Em seguida, misture o lisado celular com um tampão de carga e aqueça a mistura a 95 a 100 graus Celsius por cinco a 10 minutos em banho-maria para desnaturar as proteínas. Coloque 10 microlitros de proteína total de cada amostra em um gel SDS0-PAGE. Passe o gel sob uma tensão constante de 80 volts.
Pare a eletroforese quando o azul de bromofenol atingir o fundo do gel de separação. Em seguida, use um sistema de transferência úmida em um banho de gelo para transferir as proteínas separadas do gel para uma membrana de difluoreto de polivinilideno. Após a conclusão da transferência, remova a membrana e incube a membrana em um tampão de bloqueio à temperatura ambiente por cerca de uma hora.

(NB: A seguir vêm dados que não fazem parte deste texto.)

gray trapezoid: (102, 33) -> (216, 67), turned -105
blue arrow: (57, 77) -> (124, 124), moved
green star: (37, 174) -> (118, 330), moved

Incubar a membrana com um anticorpo secundário conjugado à HRP. Visualize as bandas de proteínas na membrana usando um substrato quimioluminescente e capture o sinal usando um sistema de imagem por quimioluminescência. A análise de Western blot mostrou que a expressão suprimida de FAM83A aumentou as proteínas Bax e clivada-caspase-3, diminuiu a expressão de BCL-2 e aumentou a liberação de citocromo c.